# Problem to work on
Could the entries below be reproduced exactly, with the images removed?

# Exercise material
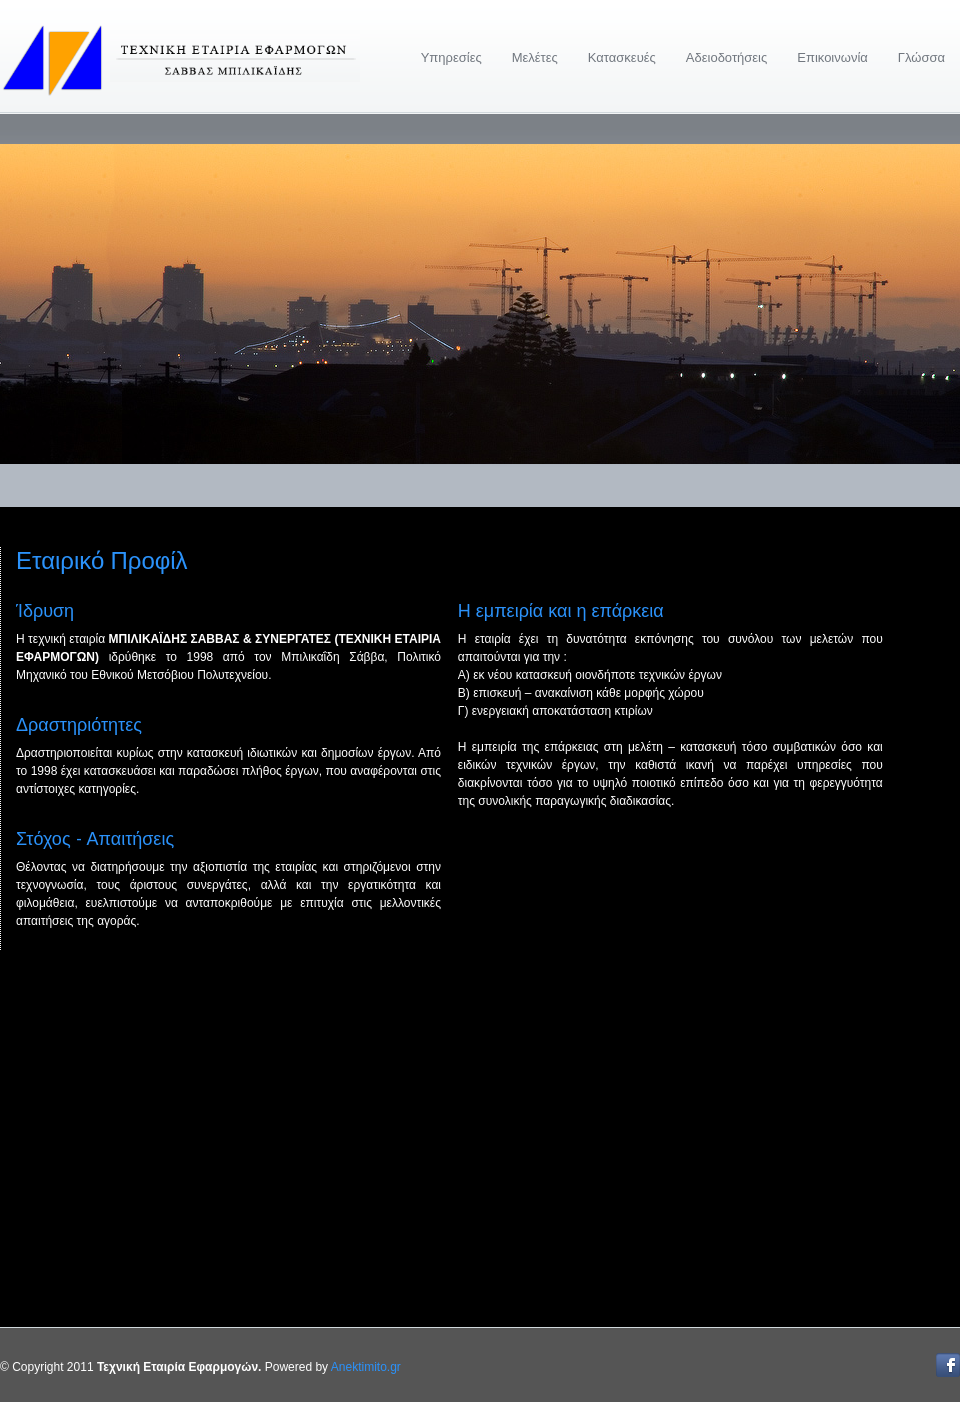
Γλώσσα (921, 57)
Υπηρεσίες (451, 57)
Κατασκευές (622, 57)
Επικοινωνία (832, 57)
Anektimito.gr (366, 1367)
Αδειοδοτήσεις (726, 57)
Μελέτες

# Problem solution
Γλώσσα (921, 57)
Υπηρεσίες (451, 57)
Κατασκευές (622, 57)
Επικοινωνία (832, 57)
Anektimito.gr (366, 1367)
Αδειοδοτήσεις (726, 57)
Μελέτες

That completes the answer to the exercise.